The Boat House is making a big internal push to determine how customers are doing, having added a full-time staff member who does nothing but follow up with Florida-location customers, TerHaar says. “We rolled it out as a beta test, and it’s been huge with customers,” TerHaar says. “We learned the hard way. We expected the sales guy’s job was to follow up with the customer, and they just don’t. And especially now, all of a sudden there’s another customer in front of them; you really can’t put it on the sales guy to do that. We came to a point where we needed to have a dedicated process or person to have those touch points after.”
The MRAA has long advocated for dealers to hire full-time customer experience managers, to follow up with buyers and make sure they have the tools necessary for a fun, safe experience on the water. The association released best practices called “Operation: Keep Your Customers Boating,” a package that includes blogs, a white paper, videos and webinars. Some of the resources are job descriptions and best hiring practices for those customer experience managers.
The influx of new customers, as well as repeat buyers, makes now a more critical time than ever to follow up, says Liz Keener, MRAA certification manager.
Several dealers say that even with all of the resources available, business was too brisk to find time to hire and train a customer experience manager this summer. Others worried the addition wouldn’t fit into their budgets, says Bob McCann, the MRAA’s lead certification consultant.

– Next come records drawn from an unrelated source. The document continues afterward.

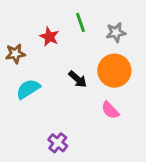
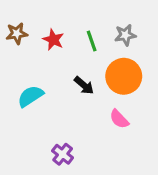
green line: (80, 22) -> (92, 41), moved
brown star: (15, 54) -> (17, 33), moved

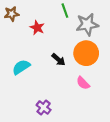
brown star: (17, 33) -> (12, 14), moved
gray star: (125, 35) -> (87, 24), size x1.5
green line: (92, 41) -> (65, 11), moved

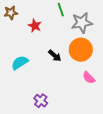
pink semicircle: (83, 83) -> (89, 78), moved

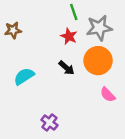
brown star: (11, 13) -> (13, 30), moved
red star: (35, 26) -> (69, 36), moved

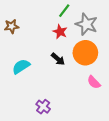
green line: (74, 12) -> (64, 11), turned 56
gray star: (99, 28) -> (86, 24), turned 30

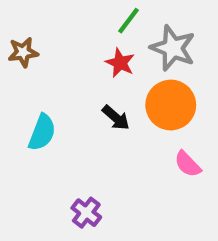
cyan semicircle: (21, 66) -> (42, 132), turned 144

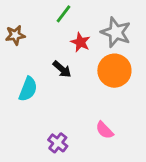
green line: (129, 21) -> (63, 14), moved
black arrow: (116, 118) -> (62, 69), moved
pink semicircle: (188, 164) -> (105, 130), moved

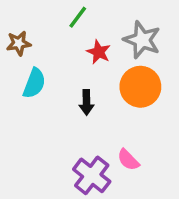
black arrow: (62, 69) -> (86, 102), moved, turned 48
cyan semicircle: (28, 89) -> (34, 83), moved
purple cross: (58, 143) -> (92, 175), moved, size x1.5

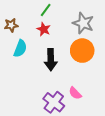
red star: (99, 52) -> (44, 29), moved
black arrow: (86, 102) -> (51, 60), size x1.5

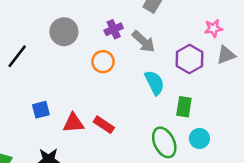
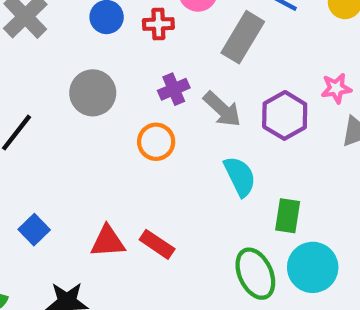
purple hexagon: (190, 59) -> (285, 115), moved
blue square: (41, 110) -> (34, 230), moved, turned -30
cyan circle: (199, 138) -> (313, 267), size x1.5

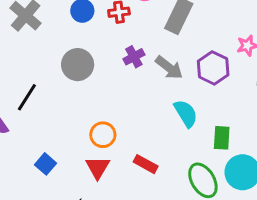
orange circle: (156, 142) -> (103, 135), moved
red triangle: (108, 241) -> (98, 167), turned -50
red rectangle: (157, 244) -> (146, 164), moved

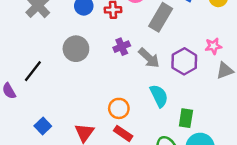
orange circle: (103, 135) -> (119, 108), moved

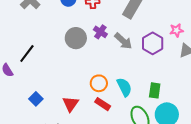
purple cross: (122, 47) -> (100, 32), turned -32
gray circle: (76, 49) -> (76, 38), moved
cyan semicircle: (159, 96) -> (124, 87), moved

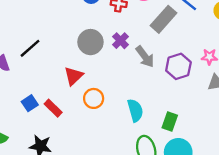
orange circle: (99, 83) -> (94, 98), moved
red triangle: (71, 104) -> (73, 76), moved
red rectangle: (103, 104) -> (53, 108), moved

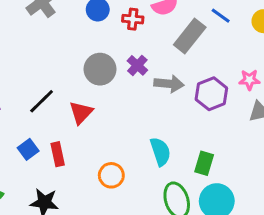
black line: (30, 48) -> (42, 101), moved
gray arrow: (145, 57) -> (169, 84), turned -45
orange circle: (94, 98) -> (111, 175), moved
red rectangle: (53, 108) -> (58, 154), turned 36

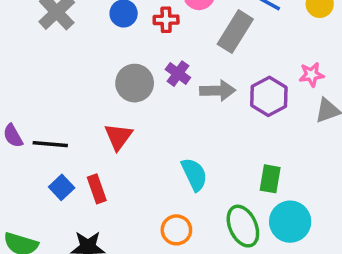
black line: (42, 101) -> (50, 144), moved, turned 56
cyan semicircle: (160, 152) -> (194, 174), moved
orange circle: (111, 175) -> (176, 230), moved

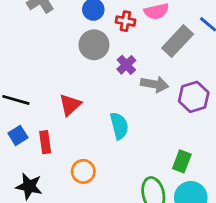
gray circle: (135, 83) -> (94, 45), moved
cyan semicircle: (194, 174) -> (119, 126), moved
orange circle: (176, 230) -> (83, 171), moved

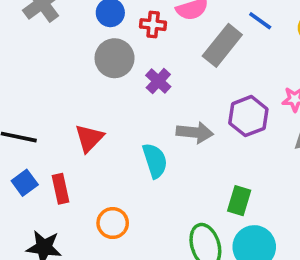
gray arrow: (155, 84) -> (195, 132), moved

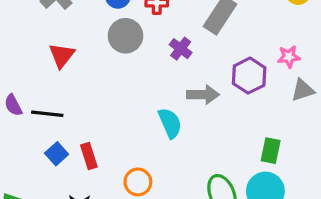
purple cross: (158, 81) -> (181, 49), moved
red triangle: (89, 138) -> (62, 55), moved
green rectangle: (239, 201) -> (271, 151), moved

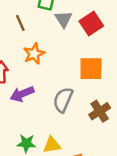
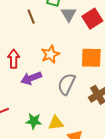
orange star: (34, 54) -> (50, 54), moved

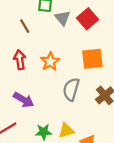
red arrow: (14, 59) -> (20, 60), moved
purple arrow: (31, 78) -> (24, 100), moved, turned -120

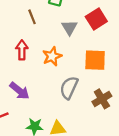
gray triangle: (63, 18) -> (69, 28), moved

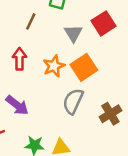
brown line: (32, 17) -> (31, 21), turned 48
orange square: (95, 60) -> (84, 67), moved, turned -35

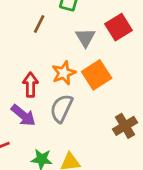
red arrow: (19, 59) -> (30, 85), moved
gray semicircle: (73, 101) -> (61, 108), moved

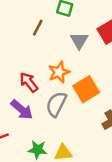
orange square: (97, 75) -> (86, 89), moved
red arrow: (30, 85) -> (29, 82), turned -40

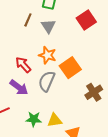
gray triangle: (79, 41) -> (48, 26), moved
orange star: (59, 72) -> (47, 55), turned -30

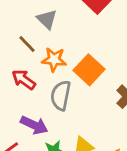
brown line: (28, 20) -> (27, 44), moved, turned -56
purple arrow: (19, 87) -> (34, 125), moved

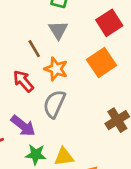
orange square: (89, 70) -> (102, 63), moved

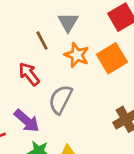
orange star: (56, 69) -> (77, 55), moved

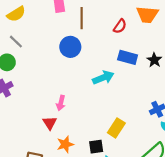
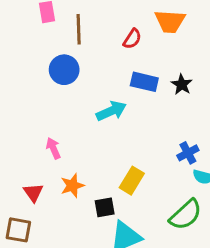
pink arrow: (61, 103) -> (53, 148), turned 144
red triangle: (50, 123) -> (33, 193), moved
orange star: (65, 144) -> (72, 186), moved

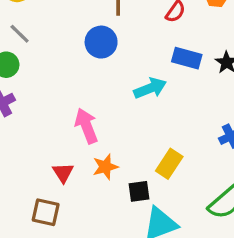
pink arrow: (53, 148) -> (86, 126), size x1.5

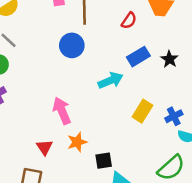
blue rectangle: (187, 58) -> (138, 57), turned -45
yellow rectangle: (169, 164) -> (142, 111), moved

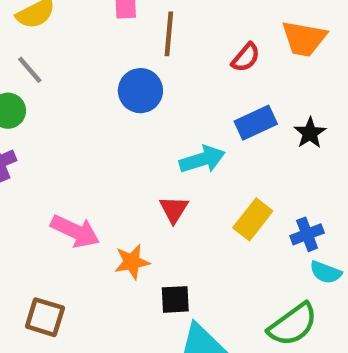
pink arrow: (62, 111) -> (75, 231), moved, turned 132
red triangle: (44, 147) -> (174, 209), moved

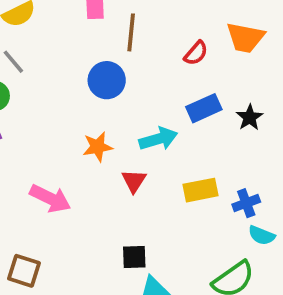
yellow rectangle: (253, 219) -> (200, 190), turned 40
orange star: (132, 262) -> (98, 147), moved

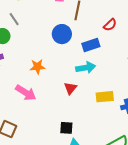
blue rectangle: (204, 108) -> (91, 45), moved
orange star: (98, 147) -> (37, 67), moved

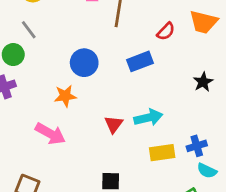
blue circle: (62, 34) -> (84, 63), moved
cyan arrow: (86, 68) -> (148, 118), moved
yellow rectangle: (105, 97) -> (162, 153), moved

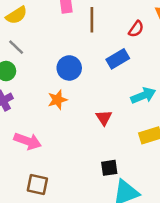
cyan arrow: (148, 118) -> (143, 95), moved
pink arrow: (50, 134) -> (28, 141), moved

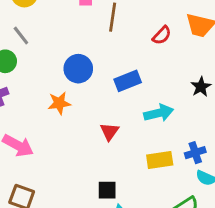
blue rectangle: (118, 59) -> (128, 81), moved

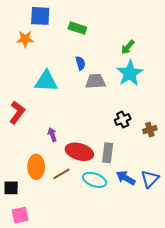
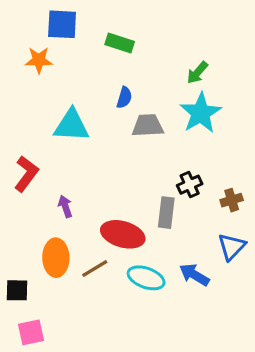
blue semicircle: (80, 63) -> (124, 97), turned 32
purple arrow: (52, 135) -> (65, 206), moved
gray rectangle: (108, 153) -> (166, 213), moved
blue triangle: (150, 179) -> (232, 247), moved

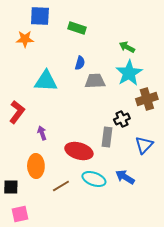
green arrow: (197, 73) -> (127, 47), turned 77
brown cross: (232, 200) -> (147, 99), moved, size x1.5
blue triangle: (232, 247) -> (144, 145), moved
brown line: (95, 269) -> (61, 186), moved

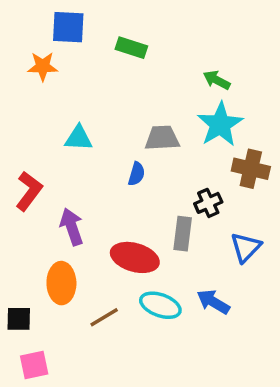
blue semicircle: (80, 63) -> (137, 174), moved
cyan triangle: (46, 81) -> (78, 138), size x0.7
brown cross: (147, 99) -> (251, 169), turned 30
purple arrow: (42, 133) -> (72, 227), size x1.5

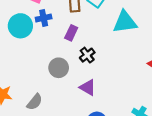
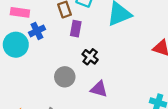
purple rectangle: (71, 33) -> (76, 29), moved

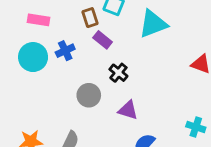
purple rectangle: (76, 29) -> (103, 40), turned -63
blue cross: (37, 31) -> (65, 51), moved

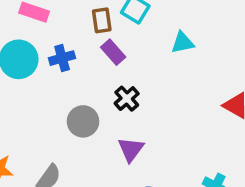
cyan triangle: (153, 24) -> (183, 43), size x0.6
purple triangle: (128, 110) -> (131, 149), turned 40

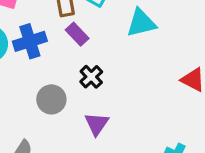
cyan triangle: (183, 43) -> (141, 23), size x1.4
blue cross: (62, 58) -> (30, 41), size x1.4

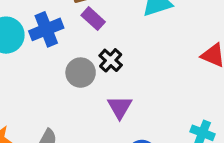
gray circle: (51, 99) -> (81, 73), moved

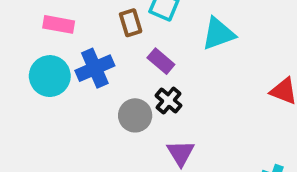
purple rectangle: (93, 19) -> (161, 61), moved

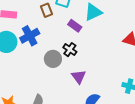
purple rectangle: (161, 61) -> (75, 26), moved

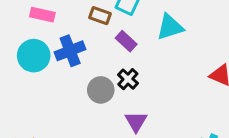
brown rectangle: (46, 10) -> (100, 16), turned -56
purple rectangle: (75, 26) -> (126, 41), moved

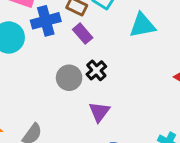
purple rectangle: (126, 41) -> (83, 34), moved
blue cross: (70, 51) -> (46, 21), moved

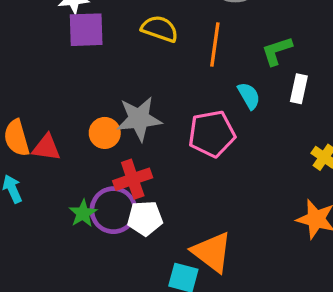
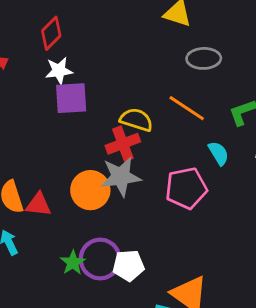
yellow semicircle: (160, 29) -> (136, 120), moved
orange line: (215, 44) -> (187, 108), turned -63
orange circle: (105, 133) -> (90, 190), size x1.4
red cross: (133, 179) -> (123, 144), moved

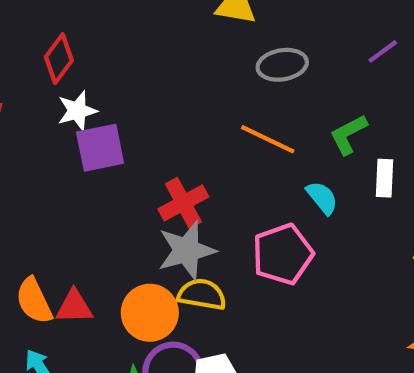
yellow semicircle: (136, 120) -> (202, 294), moved
orange circle: (90, 190) -> (150, 313), moved

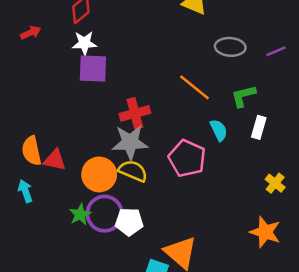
gray ellipse: (282, 65) -> (230, 47), moved
pink pentagon: (283, 254) -> (187, 158), turned 30

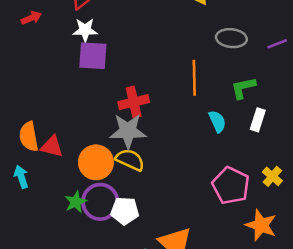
orange line: (194, 87) -> (194, 78), turned 48
pink pentagon: (187, 158) -> (231, 186), moved

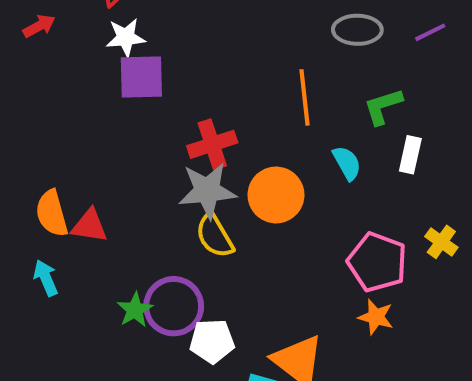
yellow semicircle: (130, 160) -> (215, 236), turned -140
orange circle: (96, 162) -> (276, 195), moved
white pentagon: (125, 211) -> (212, 341), moved
orange star: (261, 225) -> (376, 317), moved, size x0.7

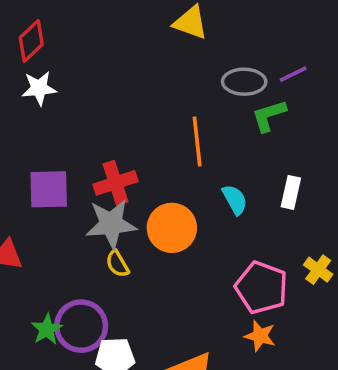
purple line: (430, 32) -> (293, 74), moved
purple square: (141, 77) -> (49, 189), moved
green L-shape: (383, 106) -> (269, 116), moved
yellow semicircle: (215, 236) -> (117, 264), size x0.7

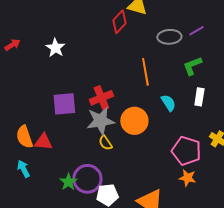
red diamond: (31, 41) -> (119, 22), moved
white star: (39, 88) -> (55, 48), turned -30
green L-shape: (269, 116) -> (192, 66), moved

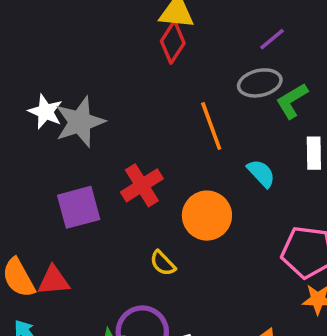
red diamond: (119, 22) -> (173, 42), moved
purple line: (196, 31) -> (272, 39), moved
gray ellipse: (169, 37) -> (260, 83), moved
gray star: (100, 121) -> (80, 122), moved

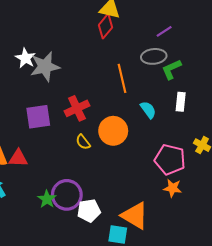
yellow semicircle: (163, 263) -> (83, 142), moved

So MRAA worked on a way to outsource that role for roughly $1,700 a year (assuming 100 boats were sold), and is in the process of contracting with a third party that has industry and CSI experience, McCann says. The third party will follow up to ask clients to rate their dealer experience. The data will be measured and broken down so dealerships can see areas in which they excel, and those that need work. And the dealership will get a report to assess issues that continuously arise, as well as areas of continued success.
“What’s cool about the MRAA virtual business development center is, our partner’s doing all the heavy lifting,” so the results are quicker than they might be with a new hire, Keener says.
The MRAA’s virtual business development center is particularly appealing for dealers like The Boat House, TerHaar says. Despite the company’s push to add training and how-to videos for newer boaters, first-time boaters typically don’t know what to ask for and require more guidance.
“We don’t want to be a transactional business; we want to be a relationship business,” TerHaar says. “It’s much more work to follow that customer through, but hopefully in three or four years he will want to upgrade. But that’s an investment, and it takes a lot of effort. You’ve got to treat all these customers like gold.”